The Championship Course along which the Boat Race is contested

Oxford started from the Surrey station and despite rating higher, were slightly behind Cambridge after a minute. Aggressive steering from Hobson resulted in warnings from umpire Mike Sweeney, and by the mile post, Oxford held a two-second lead. A push by Oxford at Harrods saw them five seconds clear by Hammersmith Bridge and two lengths clear by Chiswick Steps. Nine seconds ahead by Barnes Bridge, Oxford passed the finishing post officially 12 seconds and 3 3/4 lengths ahead of Cambridge, in a time of 16 minutes 45 seconds, beating the previous best of 16 minutes 58 seconds recorded by Oxford in the 1976 race. This was Oxford's ninth consecutive victory, and their tenth in eleven years, and took the overall record to 68-61 in favour of Cambridge.

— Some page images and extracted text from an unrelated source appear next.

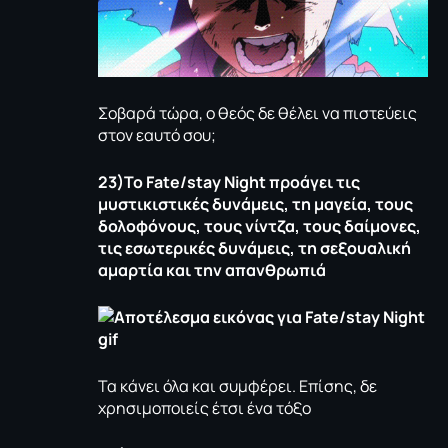
Σοβαρά τώρα, ο θεός δε θέλει να πιστεύεις
στον εαυτό σου;
23)Το
Fate
/
stay
Night
προάγει τις
μυστικιστικές δυνάμεις, τη μαγεία, τους
δολοφόνους, τους νίντζα, τους δαίμονες,
τις εσωτερικές δυνάμεις, τη σεξουαλική
αμαρτία και την απανθρωπιά
Τα κάνει όλα και συμφέρει. Επίσης, δε
χρησιμοποιείς έτσι ένα τόξο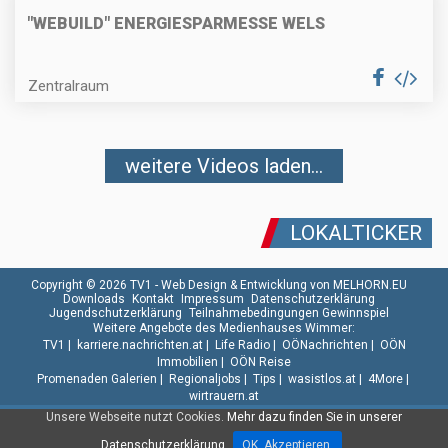
"WEBUILD" ENERGIESPARMESSE WELS
Zentralraum
weitere Videos laden...
LOKALTICKER
Copyright © 2026 TV1 -
Web Design & Entwicklung von MELHORN.EU
Downloads
Kontakt
Impressum
Datenschutzerklärung
Jugendschutzerklärung
Teilnahmebedingungen Gewinnspiel
Weitere Angebote des Medienhauses Wimmer:
TV1
|
karriere.nachrichten.at
|
Life Radio
|
OÖNachrichten
|
OÖN
Immobilien
|
OÖN Reise
Promenaden Galerien
|
Regionaljobs
|
Tips
|
wasistlos.at
|
4More
|
wirtrauern.at
Unsere Webseite nutzt Cookies.
Mehr dazu finden Sie in unserer
Datenschutzerklärung.
OK. Akzeptieren.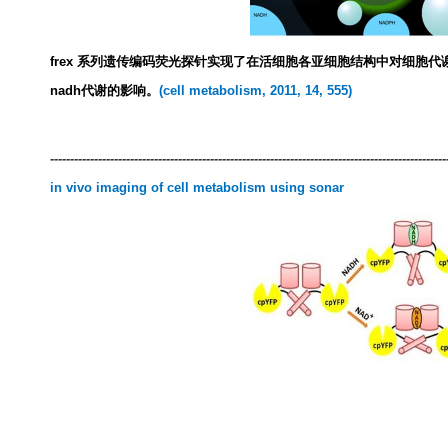
frex
系列遗传编码荧光探针实现了在活细胞各亚细胞结构中对细胞代
nadh
代谢的影响。
(cell metabolism, 2011, 14, 555)
---------------------------------------------------------------------------------------------------
in vivo imaging of cell metabolism using sonar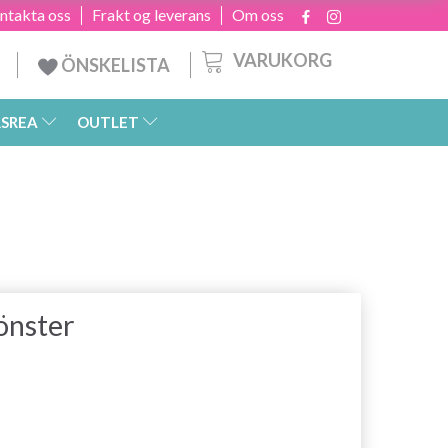
ntakta oss
Frakt og leverans
Om oss
VARUKORG
ÖNSKELISTA
SREA
OUTLET
önster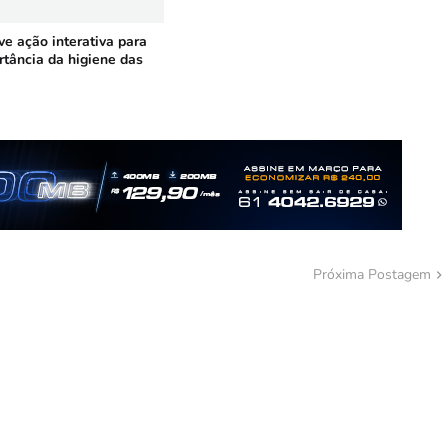
e ação interativa para
rtância da higiene das
Próxima Postagem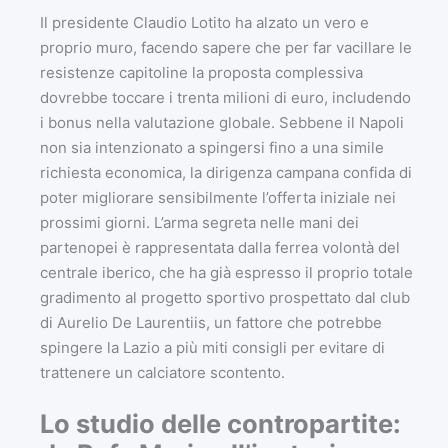
Il presidente Claudio Lotito ha alzato un vero e
proprio muro, facendo sapere che per far vacillare le
resistenze capitoline la proposta complessiva
dovrebbe toccare i trenta milioni di euro, includendo
i bonus nella valutazione globale. Sebbene il Napoli
non sia intenzionato a spingersi fino a una simile
richiesta economica, la dirigenza campana confida di
poter migliorare sensibilmente l’offerta iniziale nei
prossimi giorni. L’arma segreta nelle mani dei
partenopei è rappresentata dalla ferrea volontà del
centrale iberico, che ha già espresso il proprio totale
gradimento al progetto sportivo prospettato dal club
di Aurelio De Laurentiis, un fattore che potrebbe
spingere la Lazio a più miti consigli per evitare di
trattenere un calciatore scontento.
Lo studio delle contropartite: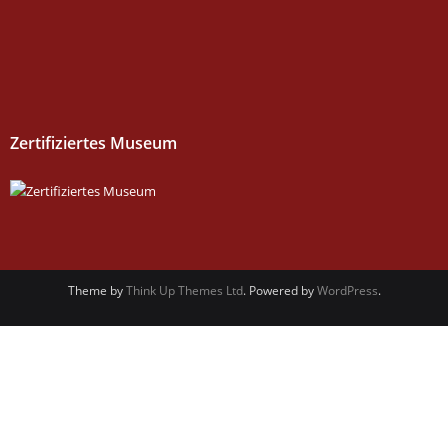
Zertifiziertes Museum
Theme by
Think Up Themes Ltd
. Powered by
WordPress
.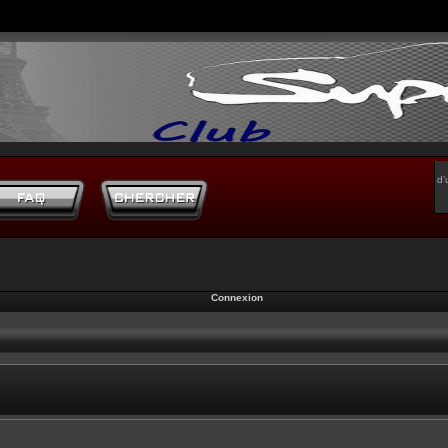
d’
Connexion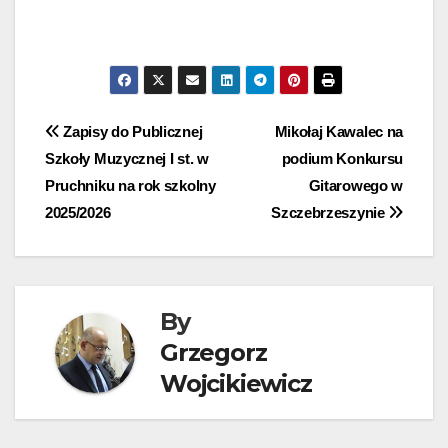
Nawigacja
Zapisy do Publicznej
Mikołaj Kawalec na
Szkoły Muzycznej I st. w
podium Konkursu
wpisu
Pruchniku na rok szkolny
Gitarowego w
2025/2026
Szczebrzeszynie
By
Grzegorz
Wojcikiewicz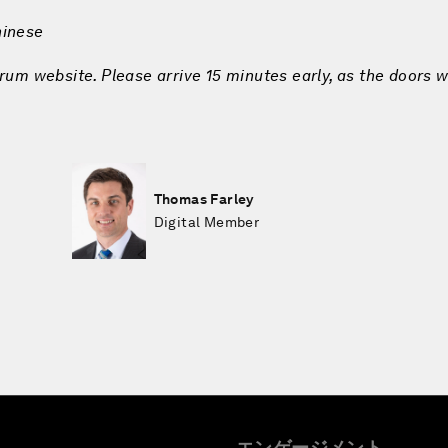
hinese
rum website. Please arrive 15 minutes early, as the doors w
Thomas Farley
Digital Member
エンゲージメント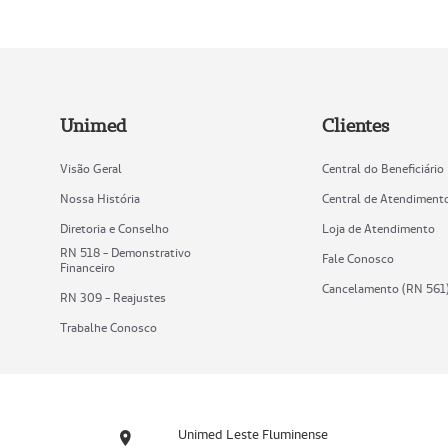
Unimed
Clientes
Visão Geral
Central do Beneficiário
Nossa História
Central de Atendiment
Diretoria e Conselho
Loja de Atendimento
RN 518 - Demonstrativo
Fale Conosco
Financeiro
Cancelamento (RN 561
RN 309 - Reajustes
Trabalhe Conosco
Unimed Leste Fluminense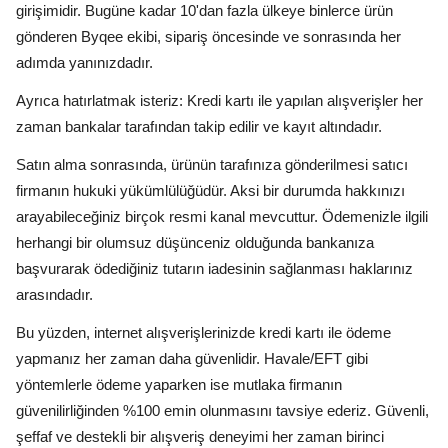
girişimidir. Bugüne kadar 10'dan fazla ülkeye binlerce ürün
gönderen Byqee ekibi, sipariş öncesinde ve sonrasında her
adımda yanınızdadır.
Ayrıca hatırlatmak isteriz: Kredi kartı ile yapılan alışverişler her
zaman bankalar tarafından takip edilir ve kayıt altındadır.
Satın alma sonrasında, ürünün tarafınıza gönderilmesi satıcı
firmanın hukuki yükümlülüğüdür. Aksi bir durumda hakkınızı
arayabileceğiniz birçok resmi kanal mevcuttur. Ödemenizle ilgili
herhangi bir olumsuz düşünceniz olduğunda bankanıza
başvurarak ödediğiniz tutarın iadesinin sağlanması haklarınız
arasındadır.
Bu yüzden, internet alışverişlerinizde kredi kartı ile ödeme
yapmanız her zaman daha güvenlidir. Havale/EFT gibi
yöntemlerle ödeme yaparken ise mutlaka firmanın
güvenilirliğinden %100 emin olunmasını tavsiye ederiz. Güvenli,
şeffaf ve destekli bir alışveriş deneyimi her zaman birinci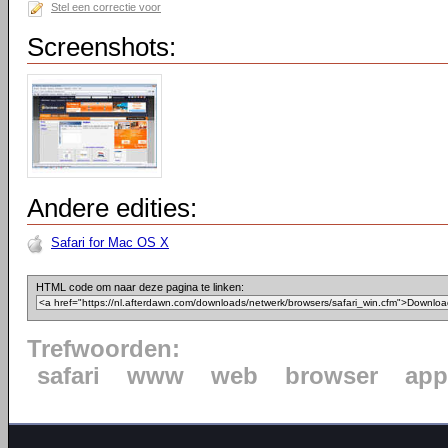
Stel een correctie voor
Screenshots:
Andere edities:
Safari for Mac OS X
HTML code om naar deze pagina te linken:
Trefwoorden:
safari
www
web
browser
app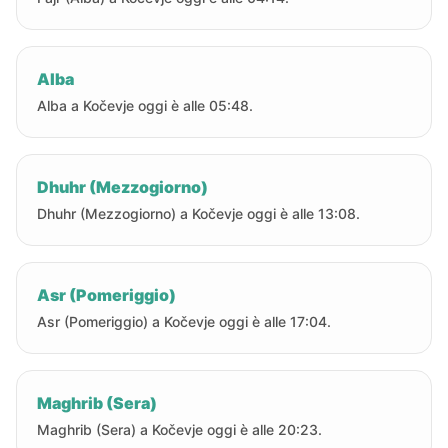
Alba
Alba a Kočevje oggi è alle 05:48.
Dhuhr (Mezzogiorno)
Dhuhr (Mezzogiorno) a Kočevje oggi è alle 13:08.
Asr (Pomeriggio)
Asr (Pomeriggio) a Kočevje oggi è alle 17:04.
Maghrib (Sera)
Maghrib (Sera) a Kočevje oggi è alle 20:23.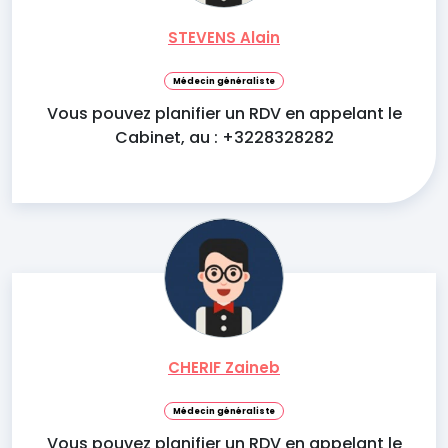
STEVENS Alain
Médecin généraliste
Vous pouvez planifier un RDV en appelant le
Cabinet, au : +3228328282
CHERIF Zaineb
Médecin généraliste
Vous pouvez planifier un RDV en appelant le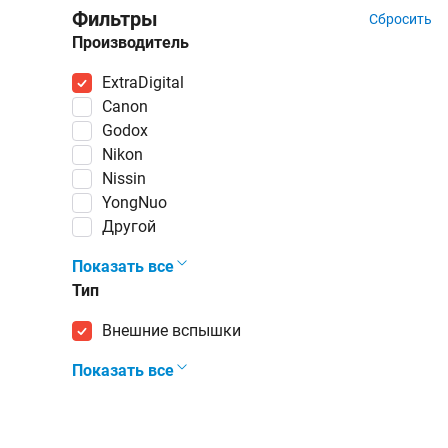
Фильтры
Сбросить
Производитель
ExtraDigital
Canon
Godox
Nikon
Nissin
YongNuo
Другой
Показать все
Тип
внешние вспышки
Показать все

In the reserve race, Cambridge's Goldie beat Oxford's Isis by 2 3/4 lengths, while Cambridge won the 39th Women's Boat Race.

==Reaction==
Cambridge cox Hobson reacted to the pre-race crash: "It was the worst nightmare in the world coming true." Regarding the race, the Cambridge number 5, John Garrett stated "the borrowed boat was better than ours but we weren't used to it." Oxford cox Seth Lesser said he was aware that his crew were setting a record-breaking pace: "I knew the record was on ... We made another burn at St Paul's School just to make sure."

As a result of Saturday's collision and the associated publicity, Sunday's race was viewed on British television by more than 12 million people.